In *Think Bayes*, Downey introduces a framework for Bayesian statistics. Basically, it consists of

* your hypotheses (called the *suite* in the book),
* the probability for each hypotheses to be true (the *pmf*),
* methods for updating those probabilities.

The approach in the book is nice, because it provides a consistent structure that allows you to focus on each part of the modeling (semi-)separately, while still allowing each component to be represented in a way that is natural for the problem. That said, I'll not replicate the whole framework.
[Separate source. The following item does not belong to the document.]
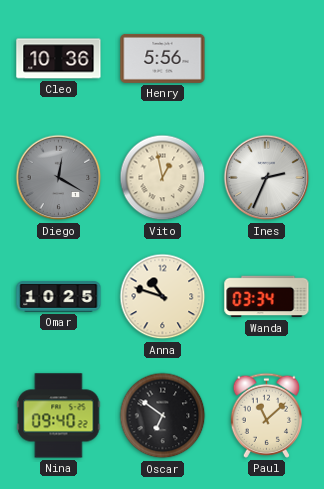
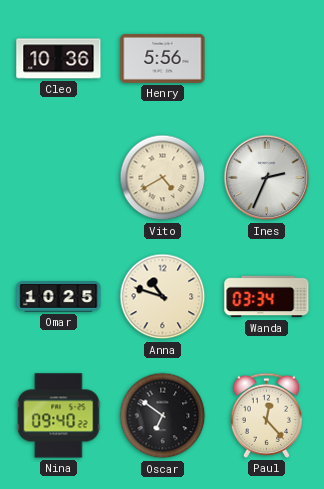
Diego: 12:20 -> none
Vito: 12:58 -> 4:40
Paul: 11:08 -> 12:23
Rather, I'll re-implement each piece ad hoc for each problem.

Just as a reminder, Bayes theorem says $P\left(A | B\right) = \frac{P\left(B | A\right) P\left(A\right)}{P\left(B\right)}$.

## The M&M problem

Found on pages 6-7 and 16-17 of *Think Bayes*.

In [147]:
mnm.colors  <- c("brown", "yellow", "red", "green", "orange", "tan", "blue")
mix.94 <- c(30, 20, 20, 10, 10, 10, 0)
mix.96 <- c(13, 14, 13, 20, 16, 0, 24)

## a hypothesis is definied as a dataframe of possibilites
## the rows are the colors, and the columns are the proportion of that color in the bags
df.hypo1  <- data.frame(row.names = mnm.colors, 
                        bag.1 = mix.94, 
                        bag.2 = mix.96)

df.hypo2  <- data.frame(row.names = mnm.colors, 
                        bag.1 = mix.96, 
                        bag.2 = mix.94)

## take a hypothesis data frame and normalize each column
NormalizeHypothesis  <- function(df.hypo, columns = NULL) {
    if (is.null(columns)) {
        columns  <- colnames(df.hypo)
        }
    for (column in columns){
        df.hypo[, column]  <- df.hypo[, column] / sum(df.hypo[, column])
    }
    return(df.hypo)
}

df.hypo1  <- NormalizeHypothesis(df.hypo1)
df.hypo2  <- NormalizeHypothesis(df.hypo2)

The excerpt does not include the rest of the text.